Dios. En realidad, ojalá pudiese hablar con alguien de eso. Especialmente en aquel momento.
Sin embargo, me encontraba demasiado atrapada en mi propio drama personal como para decir ni pío. Me sentía como si alguien me hubiese arrancado el corazón y lo hubiese tirado al otro lado del cuarto. Sentía un dolor intenso, que me quemaba en el pecho, y no tenía ni idea de si se podría curar alguna vez. Una cosa era aceptar que yo no podía tener a Dimitri, pero era algo totalmente distinto darte cuenta de que otra sí que podía.

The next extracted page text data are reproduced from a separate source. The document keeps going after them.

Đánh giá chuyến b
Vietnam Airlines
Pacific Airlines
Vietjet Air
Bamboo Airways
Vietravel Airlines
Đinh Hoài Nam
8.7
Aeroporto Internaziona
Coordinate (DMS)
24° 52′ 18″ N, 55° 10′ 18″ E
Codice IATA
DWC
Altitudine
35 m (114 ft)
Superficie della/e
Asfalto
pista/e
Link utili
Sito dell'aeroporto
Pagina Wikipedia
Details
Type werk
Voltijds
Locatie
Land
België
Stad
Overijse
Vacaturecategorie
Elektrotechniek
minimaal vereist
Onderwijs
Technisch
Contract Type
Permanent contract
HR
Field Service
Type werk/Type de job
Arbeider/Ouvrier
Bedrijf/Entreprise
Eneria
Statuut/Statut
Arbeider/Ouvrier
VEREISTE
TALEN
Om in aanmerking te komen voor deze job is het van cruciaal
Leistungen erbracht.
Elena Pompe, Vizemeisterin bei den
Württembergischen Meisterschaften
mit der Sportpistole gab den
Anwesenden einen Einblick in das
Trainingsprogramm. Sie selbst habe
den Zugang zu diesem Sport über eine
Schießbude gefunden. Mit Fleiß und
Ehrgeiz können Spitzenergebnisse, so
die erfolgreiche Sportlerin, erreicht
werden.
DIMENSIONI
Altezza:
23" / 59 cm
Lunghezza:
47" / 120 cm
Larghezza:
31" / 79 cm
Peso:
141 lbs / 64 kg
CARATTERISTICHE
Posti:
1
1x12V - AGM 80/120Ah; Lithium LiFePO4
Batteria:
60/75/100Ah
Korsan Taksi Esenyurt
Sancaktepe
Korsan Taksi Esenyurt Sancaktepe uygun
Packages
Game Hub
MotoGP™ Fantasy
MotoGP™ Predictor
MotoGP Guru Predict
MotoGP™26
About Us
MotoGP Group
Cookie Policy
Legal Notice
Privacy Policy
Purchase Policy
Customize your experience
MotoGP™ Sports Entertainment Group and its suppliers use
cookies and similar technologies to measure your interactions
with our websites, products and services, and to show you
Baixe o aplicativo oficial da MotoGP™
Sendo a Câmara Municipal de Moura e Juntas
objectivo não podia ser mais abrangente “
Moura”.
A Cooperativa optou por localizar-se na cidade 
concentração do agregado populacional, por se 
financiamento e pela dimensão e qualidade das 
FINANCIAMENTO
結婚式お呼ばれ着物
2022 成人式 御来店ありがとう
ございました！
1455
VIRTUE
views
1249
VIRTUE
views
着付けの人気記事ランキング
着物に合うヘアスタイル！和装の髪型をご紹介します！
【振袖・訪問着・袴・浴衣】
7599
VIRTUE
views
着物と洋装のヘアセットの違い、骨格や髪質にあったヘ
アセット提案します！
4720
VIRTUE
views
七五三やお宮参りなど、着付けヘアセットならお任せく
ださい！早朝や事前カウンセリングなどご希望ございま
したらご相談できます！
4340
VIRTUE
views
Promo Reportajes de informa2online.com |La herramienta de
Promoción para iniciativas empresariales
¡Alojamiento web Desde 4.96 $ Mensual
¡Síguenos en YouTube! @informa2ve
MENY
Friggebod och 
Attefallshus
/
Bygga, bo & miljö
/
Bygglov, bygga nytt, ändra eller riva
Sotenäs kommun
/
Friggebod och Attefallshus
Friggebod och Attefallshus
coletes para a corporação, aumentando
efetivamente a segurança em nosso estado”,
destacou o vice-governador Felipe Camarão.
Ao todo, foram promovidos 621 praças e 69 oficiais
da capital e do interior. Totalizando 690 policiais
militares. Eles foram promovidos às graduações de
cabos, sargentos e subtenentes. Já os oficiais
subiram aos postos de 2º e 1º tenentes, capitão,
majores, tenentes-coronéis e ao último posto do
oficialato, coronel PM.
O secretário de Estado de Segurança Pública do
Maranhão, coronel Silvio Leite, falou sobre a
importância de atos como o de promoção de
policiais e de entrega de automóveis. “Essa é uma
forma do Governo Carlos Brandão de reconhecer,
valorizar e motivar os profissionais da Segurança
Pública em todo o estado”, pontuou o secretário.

No le dije nada más a mi madre porque mi capacidad para emitir sonidos se esfumó. La furia brilló en sus ojos, y sus labios adoptaron una posición horizontal que le confería esa tensa expresión de disgusto que solía llevar puesta. Sin mediar otra palabra, dio media vuelta y se marchó dando un portazo tras de sí. A decir verdad, aquel portazo yo también lo habría dado. Imagino que sí que compartíamos algunos genes.
Aun así me olvidé de ella casi de inmediato. Me quedé allí sentada, pensando. Pensando e imaginando.
Me pasé el resto del día haciendo poco más que eso. Me salté la cena. Se me escaparon unas lágrimas. Pero, principalmente, me quedé sentada en la cama pensando y deprimiéndome más y más. También descubrí que la única cosa peor que imaginarme a Dimitri y a Tasha juntos era recordar los momentos en que él y yo habíamos estado juntos. Nunca volvería a tocarme así, nunca me volvería a besar…
Aquélla fue la peor Navidad de mi vida.